*YOUR ASSIGNMENT*:
Since the pictures are not wanted, retype the listing below exactly and without them.
- Opening Delimiter -
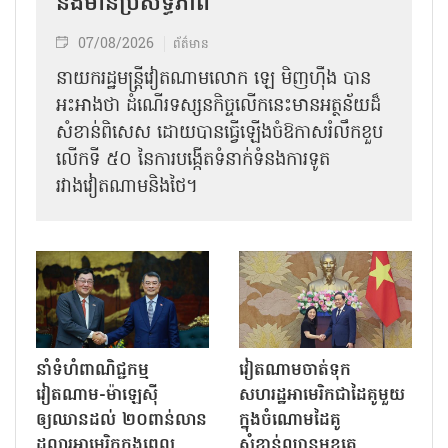
និងមានប្រសិទ្ធភាព
07/08/2026
ព័ត៌មាន
នាយករដ្ឋមន្ត្រីវៀតណាមលោក ឡេ មិញហ៊ឹង បាន
អះអាងថា ដំណើរទស្សនកិច្ចលើកនេះមានអត្ថន័យដ៏
សំខាន់ពិសេស ដោយបានធ្វើឡើងចំឱកាសរំលឹកខួប
លើកទី ៥០ នៃការបង្កើតទំនាក់ទំនងការទូត
រវាងវៀតណាមនិងថៃ។
នាំទំហំពាណិជ្ជកម្ម
វៀតណាមចាត់ទុក
វៀតណាម-ម៉ាឡេស៊ី
សហរដ្ឋអាមេរិកជាដៃគូមួយ
ឲ្យឈានដល់ ២០ពាន់លាន
ក្នុងចំណោមដៃគូ
ដុល្លារអាមេរិកក្នុងពេល
សំខាន់ឈានមុខគេ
- Closing Delimiter -
*THE ANSWER*:
និងមានប្រសិទ្ធភាព
07/08/2026
ព័ត៌មាន
នាយករដ្ឋមន្ត្រីវៀតណាមលោក ឡេ មិញហ៊ឹង បាន
អះអាងថា ដំណើរទស្សនកិច្ចលើកនេះមានអត្ថន័យដ៏
សំខាន់ពិសេស ដោយបានធ្វើឡើងចំឱកាសរំលឹកខួប
លើកទី ៥០ នៃការបង្កើតទំនាក់ទំនងការទូត
រវាងវៀតណាមនិងថៃ។
នាំទំហំពាណិជ្ជកម្ម
វៀតណាមចាត់ទុក
វៀតណាម-ម៉ាឡេស៊ី
សហរដ្ឋអាមេរិកជាដៃគូមួយ
ឲ្យឈានដល់ ២០ពាន់លាន
ក្នុងចំណោមដៃគូ
ដុល្លារអាមេរិកក្នុងពេល
សំខាន់ឈានមុខគេ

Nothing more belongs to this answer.